Dataset records:
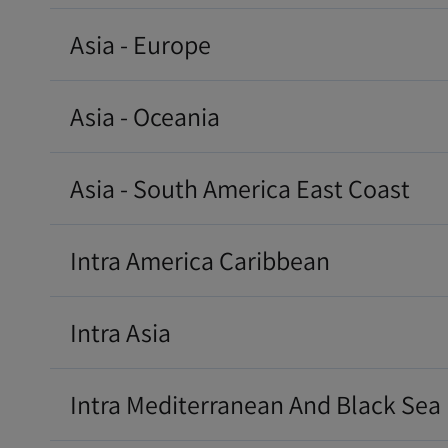
Asia - Europe
Asia - Oceania
Asia - South America East Coast
Intra America Caribbean
Intra Asia
Intra Mediterranean And Black Sea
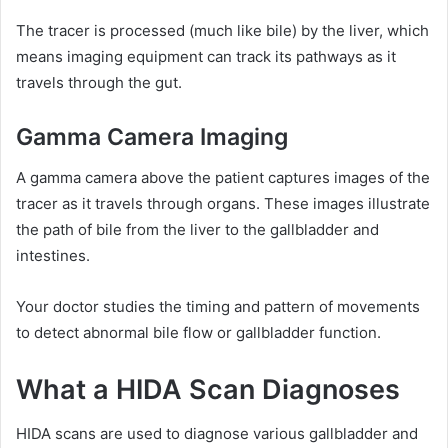
The tracer is processed (much like bile) by the liver, which
means imaging equipment can track its pathways as it
travels through the gut.
Gamma Camera Imaging
A gamma camera above the patient captures images of the
tracer as it travels through organs. These images illustrate
the path of bile from the liver to the gallbladder and
intestines.
Your doctor studies the timing and pattern of movements
to detect abnormal bile flow or gallbladder function.
What a HIDA Scan Diagnoses
HIDA scans are used to diagnose various gallbladder and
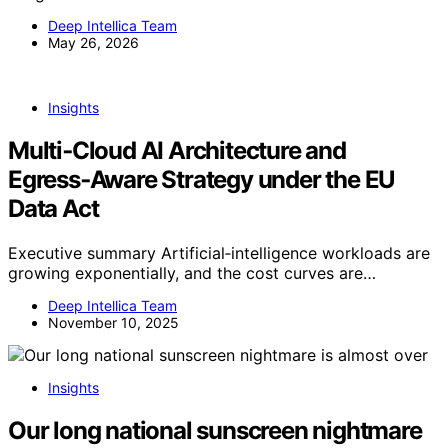
Deep Intellica Team
May 26, 2026
Insights
Multi‑Cloud AI Architecture and
Egress‑Aware Strategy under the EU
Data Act
Executive summary Artificial‑intelligence workloads are
growing exponentially, and the cost curves are…
Deep Intellica Team
November 10, 2025
Insights
Our long national sunscreen nightmare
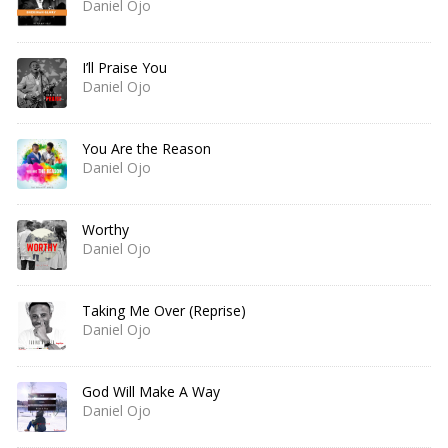
Daniel Ojo
I’ll Praise You
Daniel Ojo
You Are the Reason
Daniel Ojo
Worthy
Daniel Ojo
Taking Me Over (Reprise)
Daniel Ojo
God Will Make A Way
Daniel Ojo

- _How to complete this task_:
Please set down each line of the data above exactly as written, without the pictures.

- _Written solution_:
Asia - Europe
Asia - Oceania
Asia - South America East Coast
Intra America Caribbean
Intra Asia
Intra Mediterranean And Black Sea
The tracer is processed (much like bile) by the liver, which
means imaging equipment can track its pathways as it
travels through the gut.
Gamma Camera Imaging
A gamma camera above the patient captures images of the
tracer as it travels through organs. These images illustrate
the path of bile from the liver to the gallbladder and
intestines.
Your doctor studies the timing and pattern of movements
to detect abnormal bile flow or gallbladder function.
What a HIDA Scan Diagnoses
HIDA scans are used to diagnose various gallbladder and
Deep Intellica Team
May 26, 2026
Insights
Multi‑Cloud AI Architecture and
Egress‑Aware Strategy under the EU
Data Act
Executive summary Artificial‑intelligence workloads are
growing exponentially, and the cost curves are…
Deep Intellica Team
November 10, 2025
Insights
Our long national sunscreen nightmare
Daniel Ojo
I’ll Praise You
Daniel Ojo
You Are the Reason
Daniel Ojo
Worthy
Daniel Ojo
Taking Me Over (Reprise)
Daniel Ojo
God Will Make A Way
Daniel Ojo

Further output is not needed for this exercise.